The facts as found by the court below which we adopt are as follows:
". . . The executive committee of the American Academy of Cerebral Palsy had appointed and directed a subcommittee to prepare a report concerning the Institutes. The defendant was appointed secretary of and consultant to this subcommittee. He was not associated
[ 246 Pa. Super. Page 626]
in any other way with the American Academy of Cerebral Palsy. The members of this subcommittee, five in all, were all professionals in the field of health and medicine and they consulted with other professionals in this field.
"The work product of this subcommittee was a draft on an 'Official Statement' entitled the Doman-Delacato Treatment of Neurologically Handicapped Children (Exhibit 'A' of the Complaint). This Official Statement was printed in a publication known as the Archives of Physical Medicine and Rehabilitation in its issue of April 9, 1968. The Complaint alleges this article to be defamatory to the plaintiffs.

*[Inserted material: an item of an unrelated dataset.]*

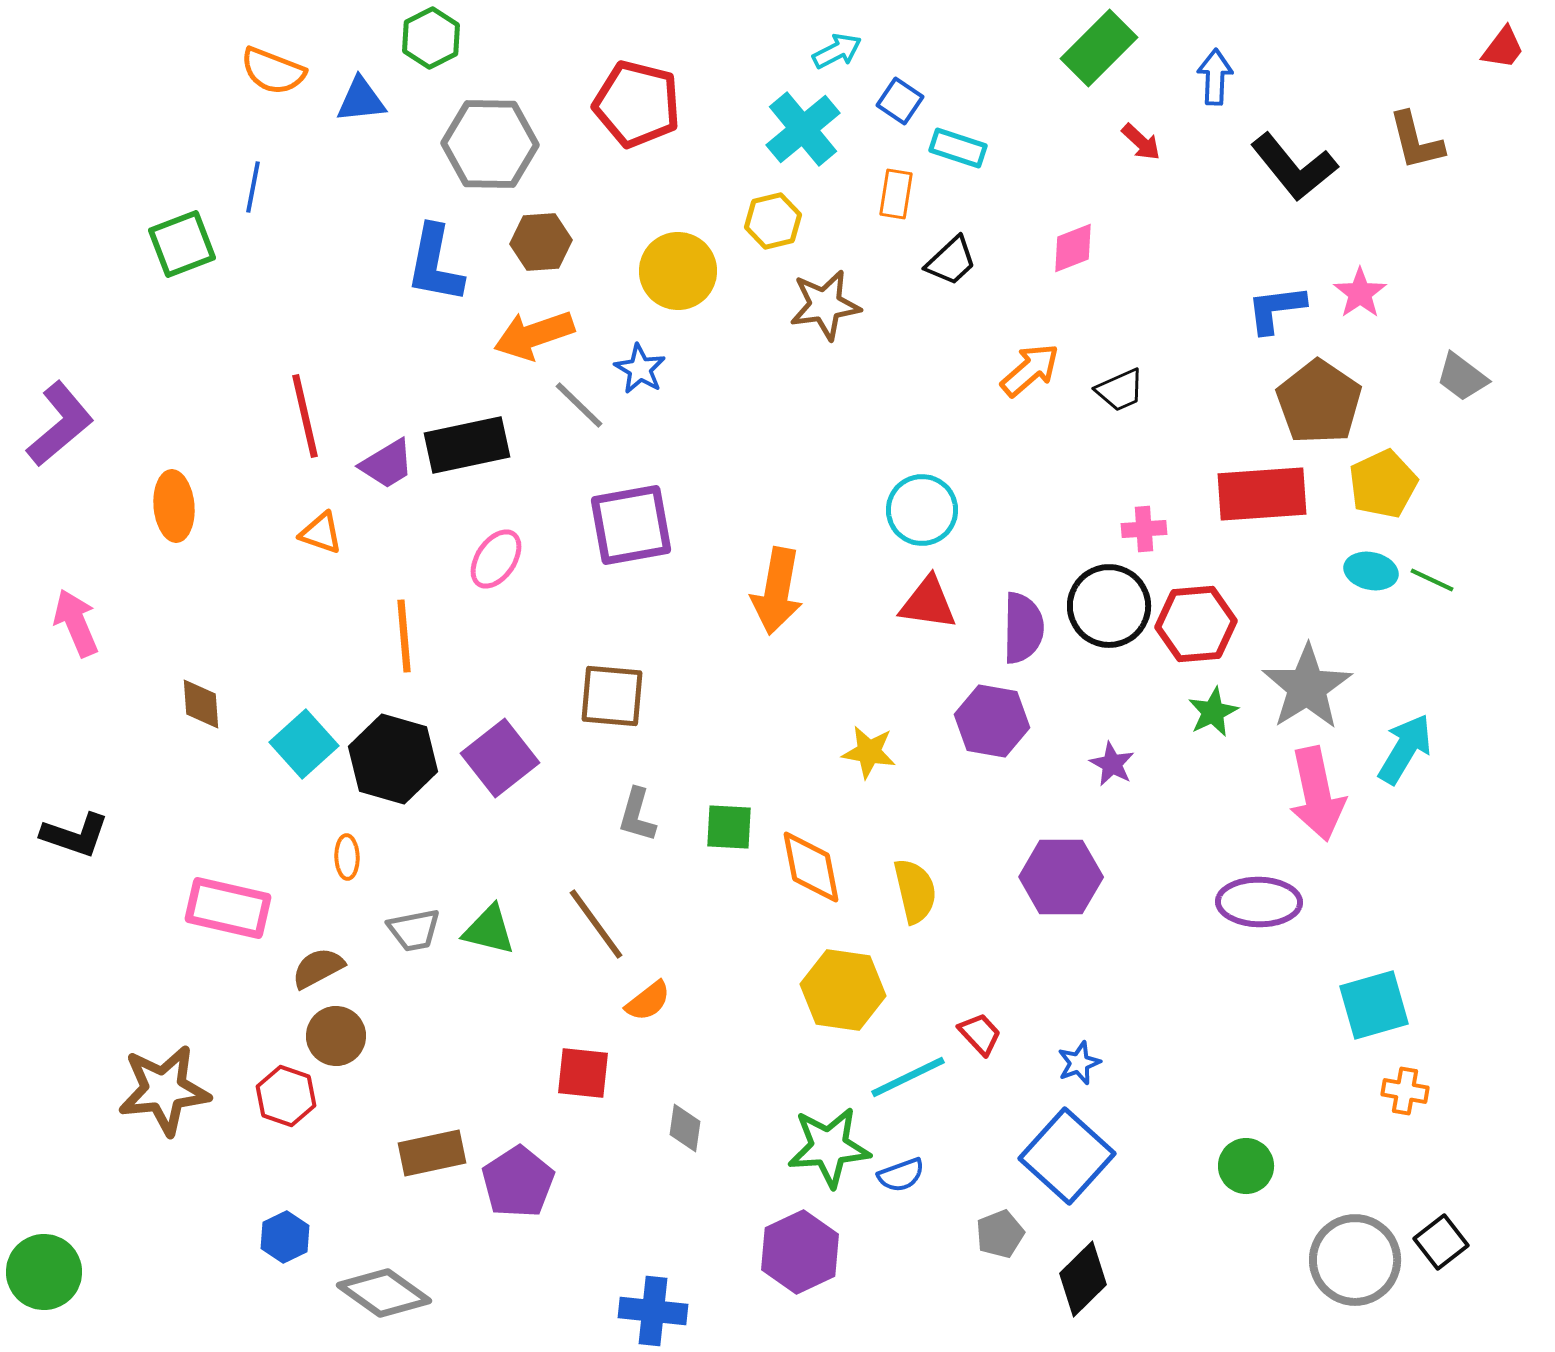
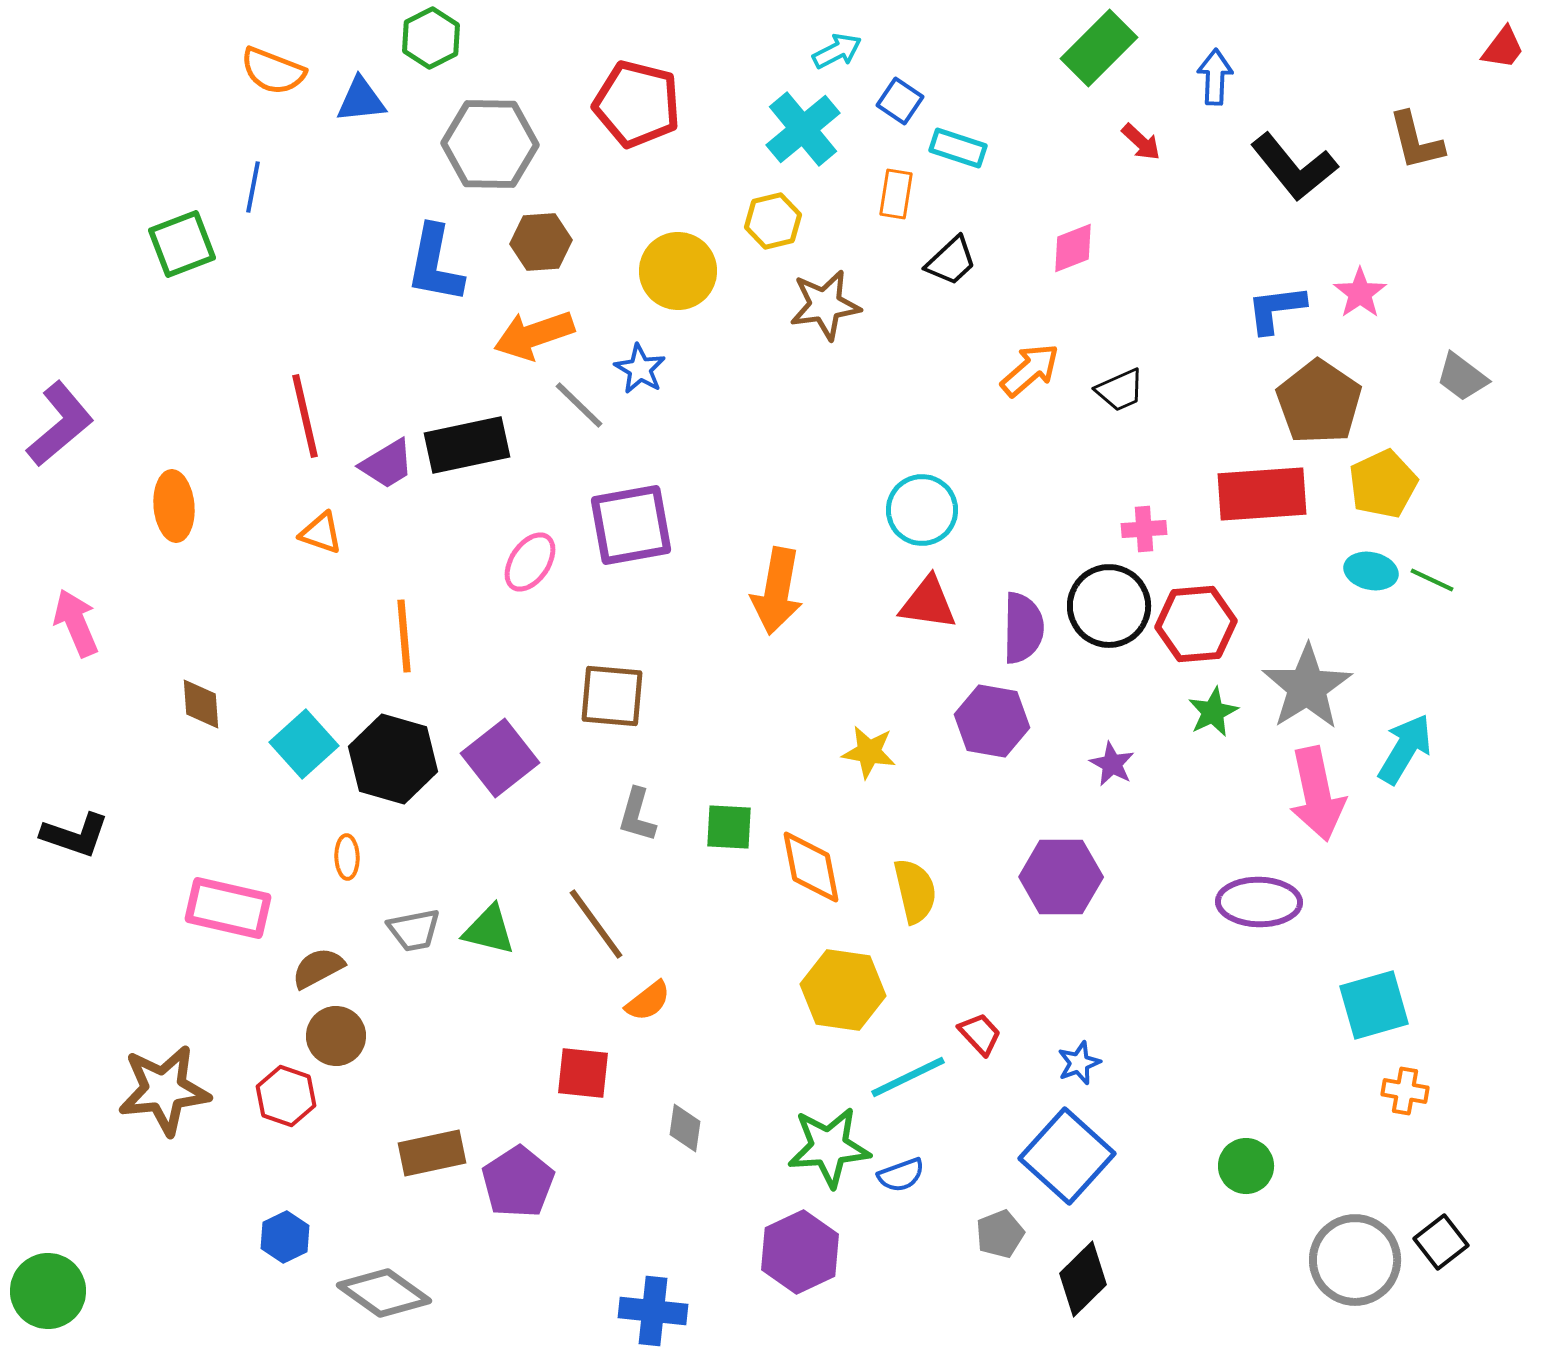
pink ellipse at (496, 559): moved 34 px right, 3 px down
green circle at (44, 1272): moved 4 px right, 19 px down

The Complaint also had twelve other exhibits attached to it, allegedly defamatory to plaintiffs, which were copies of articles printed in other media totally unrelated to any activity of the defendant.

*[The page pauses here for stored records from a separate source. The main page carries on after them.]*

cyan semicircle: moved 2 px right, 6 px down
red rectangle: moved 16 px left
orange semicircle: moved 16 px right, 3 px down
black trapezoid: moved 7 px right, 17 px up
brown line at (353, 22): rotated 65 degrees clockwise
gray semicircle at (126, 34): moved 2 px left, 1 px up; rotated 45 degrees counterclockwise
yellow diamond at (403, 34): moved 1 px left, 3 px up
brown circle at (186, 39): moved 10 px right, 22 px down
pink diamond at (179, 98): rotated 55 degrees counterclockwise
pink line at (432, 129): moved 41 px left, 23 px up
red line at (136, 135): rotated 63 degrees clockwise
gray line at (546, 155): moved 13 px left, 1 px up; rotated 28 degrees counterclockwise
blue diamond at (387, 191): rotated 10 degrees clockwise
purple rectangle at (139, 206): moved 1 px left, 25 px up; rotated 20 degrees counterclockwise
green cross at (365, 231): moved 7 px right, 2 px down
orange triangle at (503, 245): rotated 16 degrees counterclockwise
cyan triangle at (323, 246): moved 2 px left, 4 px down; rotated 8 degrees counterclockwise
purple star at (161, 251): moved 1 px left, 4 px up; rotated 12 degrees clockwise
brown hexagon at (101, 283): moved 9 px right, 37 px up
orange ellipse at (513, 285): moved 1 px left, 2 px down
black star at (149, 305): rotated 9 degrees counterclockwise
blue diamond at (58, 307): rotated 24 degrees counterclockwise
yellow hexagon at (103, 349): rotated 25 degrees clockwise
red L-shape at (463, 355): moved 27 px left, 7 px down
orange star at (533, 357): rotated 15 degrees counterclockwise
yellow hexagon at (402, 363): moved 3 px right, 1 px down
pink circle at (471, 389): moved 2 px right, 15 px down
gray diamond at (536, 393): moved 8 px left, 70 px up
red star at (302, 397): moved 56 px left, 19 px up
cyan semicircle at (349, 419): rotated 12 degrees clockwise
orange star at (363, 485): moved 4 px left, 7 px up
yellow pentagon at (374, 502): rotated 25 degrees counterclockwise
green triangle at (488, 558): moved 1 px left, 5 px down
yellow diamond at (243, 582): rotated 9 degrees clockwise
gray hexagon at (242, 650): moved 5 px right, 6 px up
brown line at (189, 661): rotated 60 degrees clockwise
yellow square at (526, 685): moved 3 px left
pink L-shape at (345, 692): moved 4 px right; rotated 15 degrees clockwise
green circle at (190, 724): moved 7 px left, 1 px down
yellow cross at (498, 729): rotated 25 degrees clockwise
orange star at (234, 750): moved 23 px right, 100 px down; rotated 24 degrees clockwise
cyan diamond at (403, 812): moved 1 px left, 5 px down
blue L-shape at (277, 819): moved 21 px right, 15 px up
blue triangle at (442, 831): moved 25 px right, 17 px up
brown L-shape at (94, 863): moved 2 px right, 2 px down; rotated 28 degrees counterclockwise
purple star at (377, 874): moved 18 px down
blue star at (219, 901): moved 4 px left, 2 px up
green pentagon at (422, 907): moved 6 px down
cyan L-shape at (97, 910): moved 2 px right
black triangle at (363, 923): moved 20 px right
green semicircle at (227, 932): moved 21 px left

"The defendant read almost all of the many articles and documents of reference listed in the footnotes of Exhibit 'A.' The five members of the subcommittee informally agreed to make this report available to the executive committee and to deliver it to the secretary of that committee [Executive Committee] of the American Academy for Cerebral Palsy. The defendant never signed the statement. He had nothing whatsoever to do with disseminating this article to any publication. He later learned, after delivering the 'Official Statement' to the secreatry [sic] that it was to be printed in the official journal of the American Academy for Cerebral Palsy at the direction of its executive committee. The article itself was approved by seven recognized American and Canadian organizations dealing with retardation, rehabilitation, and learning disabilities of persons including children."

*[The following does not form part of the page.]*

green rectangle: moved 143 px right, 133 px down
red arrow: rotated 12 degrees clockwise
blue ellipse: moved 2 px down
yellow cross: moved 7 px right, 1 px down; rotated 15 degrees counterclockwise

For the reason that again, the Institutes and its directors are public figures engaged in undertakings of public interest and whatever connection Freeman had
[ 246 Pa. Super. Page 627]
with the "Official Statement" the communication, while critical of the plaintiffs, was protected by a qualified privilege. Whether or not the material published in the "Official Statement" contained defamatory matter or whether or not Freeman took sufficient part in the publication of it, to be held responsible for its content need not be decided.
As in the case against Rosner, there is no evidence that Freeman abused his qualified privilege. There is no evidence to indicate that Freeman had any knowledge that the material published by the American Academy for Cerebral Palsy was false, if in fact it was, or that he recklessly disregarded the truth or falsity of the matter. Here again, we find no evidence upon which there could be a proper finding that Freeman abused his privilege from which abuse malice might be inferred.
As to the twelve other publications which were copies of articles printed in other media and concerning which the plaintiffs complained, there was no evidence that Freeman took any part in the publication of these other twelve articles.